__Records shown__.
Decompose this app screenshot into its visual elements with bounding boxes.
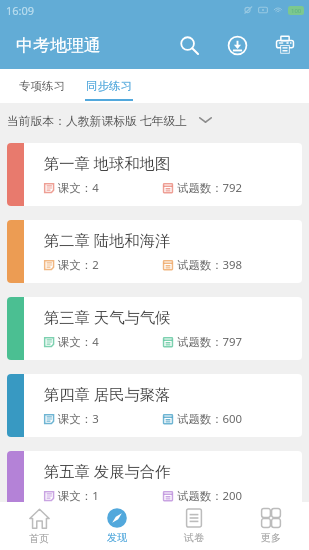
- staticText: 课文：4: [58, 334, 99, 350]
- staticText: 课文：4: [58, 180, 99, 196]
- staticText: 试卷: [184, 531, 204, 544]
- staticText: 试题数：200: [177, 488, 243, 504]
- button[interactable]: 发现: [78, 502, 155, 550]
- staticText: 试题数：398: [177, 257, 243, 273]
- staticText: 当前版本：人教新课标版 七年级上: [7, 112, 188, 128]
- button[interactable]: Search: [167, 23, 211, 67]
- staticText: 课文：1: [58, 488, 99, 504]
- staticText: 试题数：792: [177, 180, 243, 196]
- button[interactable]: 首页: [0, 502, 78, 550]
- button[interactable]: 试卷: [155, 502, 232, 550]
- staticText: 更多: [261, 531, 281, 544]
- button[interactable]: 第五章 发展与合作: [7, 451, 302, 514]
- staticText: 第三章 天气与气候: [44, 307, 171, 328]
- button[interactable]: 第三章 天气与气候: [7, 297, 302, 360]
- staticText: 首页: [29, 532, 49, 545]
- staticText: 试题数：797: [177, 334, 243, 350]
- staticText: 第二章 陆地和海洋: [44, 230, 171, 251]
- staticText: 第五章 发展与合作: [44, 461, 171, 482]
- button[interactable]: 更多: [232, 502, 309, 550]
- staticText: 课文：2: [58, 257, 99, 273]
- staticText: 第四章 居民与聚落: [44, 384, 171, 405]
- staticText: 试题数：600: [177, 411, 243, 427]
- staticText: 课文：3: [58, 411, 99, 427]
- button[interactable]: Change version: [194, 109, 216, 131]
- staticText: 100: [291, 7, 302, 15]
- staticText: 16:09: [6, 3, 35, 18]
- button[interactable]: Download: [215, 23, 259, 67]
- staticText: 同步练习: [86, 79, 132, 93]
- staticText: 发现: [107, 531, 127, 544]
- staticText: 专项练习: [19, 79, 65, 93]
- button[interactable]: Print: [263, 23, 307, 67]
- staticText: 第一章 地球和地图: [44, 153, 171, 174]
- button[interactable]: 第一章 地球和地图: [7, 143, 302, 206]
- button[interactable]: 专项练习: [0, 69, 83, 103]
- button[interactable]: 第二章 陆地和海洋: [7, 220, 302, 283]
- staticText: 中考地理通: [16, 35, 101, 56]
- button[interactable]: 同步练习: [76, 69, 141, 103]
- button[interactable]: 第四章 居民与聚落: [7, 374, 302, 437]
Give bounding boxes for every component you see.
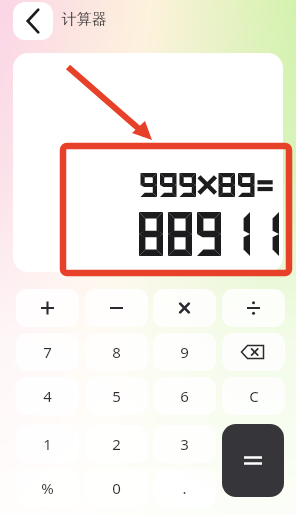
button[interactable]: Multiply [153,289,216,327]
staticText: 6 [180,386,189,406]
button[interactable]: . [153,469,216,507]
staticText: 计算器 [62,10,107,29]
staticText: % [41,478,54,498]
button[interactable]: 8 [85,333,148,371]
button[interactable]: Equals [222,424,284,497]
button[interactable]: 6 [153,377,216,415]
staticText: 4 [43,386,52,406]
staticText: 2 [112,434,121,454]
button[interactable]: Minus [85,289,148,327]
button[interactable]: C [222,377,285,415]
staticText: 1 [43,434,52,454]
staticText: . [182,478,187,498]
button[interactable]: 2 [85,425,148,463]
button[interactable]: 3 [153,425,216,463]
staticText: 9 [180,342,189,362]
staticText: 3 [180,434,189,454]
button[interactable]: Divide [222,289,285,327]
button[interactable]: % [16,469,79,507]
button[interactable]: 9 [153,333,216,371]
button[interactable]: Plus [16,289,79,327]
staticText: 0 [112,478,121,498]
button[interactable]: 7 [16,333,79,371]
button[interactable]: Backspace [222,333,285,371]
button[interactable]: Back [13,2,53,40]
staticText: C [249,386,259,406]
button[interactable]: 0 [85,469,148,507]
staticText: 5 [112,386,121,406]
button[interactable]: 4 [16,377,79,415]
button[interactable]: 5 [85,377,148,415]
staticText: 8 [112,342,121,362]
button[interactable]: 1 [16,425,79,463]
staticText: 7 [43,342,52,362]
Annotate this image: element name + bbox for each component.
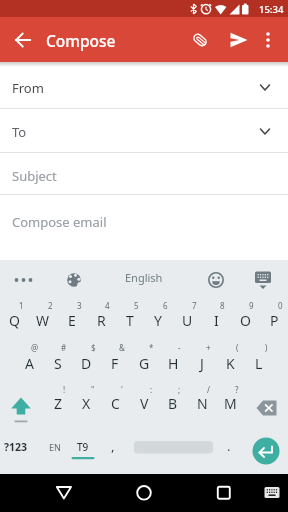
staticText: " xyxy=(91,384,95,395)
staticText: 8 xyxy=(220,300,225,311)
staticText: @ xyxy=(31,342,39,353)
button[interactable]: . xyxy=(221,435,237,457)
staticText: R xyxy=(97,311,106,330)
button[interactable] xyxy=(0,195,288,260)
staticText: ?123 xyxy=(4,440,28,454)
button[interactable] xyxy=(224,26,252,54)
staticText: P xyxy=(270,311,279,330)
staticText: . xyxy=(227,437,231,455)
staticText: 1 xyxy=(19,300,24,311)
button[interactable]: T xyxy=(116,309,144,331)
staticText: X xyxy=(82,394,91,413)
staticText: N xyxy=(197,394,208,413)
button[interactable]: T9 xyxy=(72,436,94,458)
button[interactable]: J xyxy=(188,352,216,374)
button[interactable] xyxy=(0,109,288,152)
staticText: 5 xyxy=(134,300,139,311)
button[interactable]: B xyxy=(159,392,187,414)
button[interactable]: , xyxy=(105,435,121,457)
staticText: W xyxy=(36,311,50,330)
button[interactable]: F xyxy=(101,352,129,374)
staticText: ) xyxy=(265,342,268,353)
button[interactable] xyxy=(258,480,286,506)
staticText: F xyxy=(111,354,119,373)
button[interactable]: C xyxy=(101,392,129,414)
staticText: ' xyxy=(121,384,123,395)
button[interactable] xyxy=(8,26,36,54)
staticText: A xyxy=(25,354,34,373)
staticText: G xyxy=(139,354,150,373)
staticText: English xyxy=(125,270,163,285)
button[interactable] xyxy=(0,64,288,108)
staticText: To xyxy=(12,123,27,141)
button[interactable]: D xyxy=(72,352,100,374)
button[interactable]: O xyxy=(231,309,259,331)
staticText: U xyxy=(182,311,193,330)
button[interactable]: Y xyxy=(144,309,172,331)
staticText: 2 xyxy=(48,300,53,311)
button[interactable]: English xyxy=(114,266,174,288)
button[interactable] xyxy=(48,478,80,508)
button[interactable]: V xyxy=(130,392,158,414)
button[interactable] xyxy=(0,153,288,194)
staticText: From xyxy=(12,79,44,97)
button[interactable]: Z xyxy=(44,392,72,414)
button[interactable] xyxy=(134,441,213,454)
button[interactable]: U xyxy=(173,309,201,331)
button[interactable]: L xyxy=(245,352,273,374)
staticText: Compose email xyxy=(12,213,107,231)
staticText: D xyxy=(81,354,92,373)
staticText: Z xyxy=(54,394,63,413)
staticText: ( xyxy=(236,342,239,353)
button[interactable]: Q xyxy=(0,309,28,331)
button[interactable] xyxy=(252,437,280,465)
staticText: O xyxy=(240,311,251,330)
button[interactable]: ?123 xyxy=(0,436,33,458)
staticText: I xyxy=(214,311,219,330)
staticText: ! xyxy=(63,384,66,395)
button[interactable]: G xyxy=(130,352,158,374)
staticText: ? xyxy=(235,384,239,395)
button[interactable]: M xyxy=(216,392,244,414)
staticText: S xyxy=(54,354,62,373)
button[interactable]: E xyxy=(58,309,86,331)
button[interactable] xyxy=(186,26,214,54)
button[interactable]: A xyxy=(15,352,43,374)
button[interactable]: R xyxy=(87,309,115,331)
button[interactable]: S xyxy=(44,352,72,374)
staticText: ; xyxy=(178,384,181,395)
button[interactable] xyxy=(256,26,280,54)
staticText: T xyxy=(126,311,134,330)
button[interactable] xyxy=(208,478,240,508)
staticText: V xyxy=(140,394,149,413)
staticText: E xyxy=(68,311,76,330)
staticText: T9 xyxy=(77,440,89,454)
button[interactable]: EN xyxy=(45,436,65,458)
staticText: 9 xyxy=(249,300,254,311)
staticText: K xyxy=(226,354,235,373)
button[interactable]: I xyxy=(202,309,230,331)
button[interactable]: K xyxy=(216,352,244,374)
button[interactable]: H xyxy=(159,352,187,374)
staticText: + xyxy=(206,342,211,353)
staticText: Subject xyxy=(12,167,57,185)
staticText: C xyxy=(111,394,120,413)
staticText: EN xyxy=(49,441,61,453)
button[interactable] xyxy=(250,392,284,422)
button[interactable] xyxy=(4,392,40,422)
button[interactable]: W xyxy=(29,309,57,331)
staticText: , xyxy=(111,437,115,455)
staticText: 3 xyxy=(77,300,82,311)
staticText: 4 xyxy=(105,300,110,311)
staticText: Y xyxy=(154,311,162,330)
staticText: Compose xyxy=(46,30,116,51)
button[interactable]: N xyxy=(188,392,216,414)
staticText: & xyxy=(119,342,125,353)
button[interactable]: P xyxy=(260,309,288,331)
staticText: 0 xyxy=(278,300,283,311)
button[interactable]: X xyxy=(72,392,100,414)
button[interactable] xyxy=(128,478,160,508)
staticText: - xyxy=(178,342,181,353)
staticText: 6 xyxy=(163,300,168,311)
staticText: * xyxy=(149,342,154,353)
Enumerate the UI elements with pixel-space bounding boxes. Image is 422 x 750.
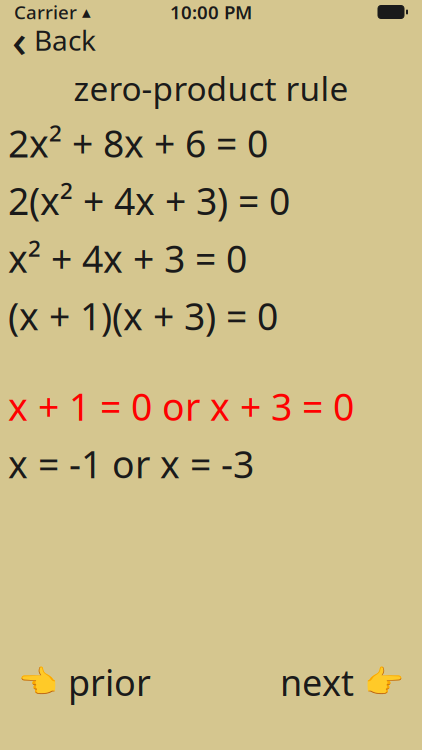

__Exercise brief__. Work out how many lines of the material include "专项练习", then report only that count.

__Task response__. 2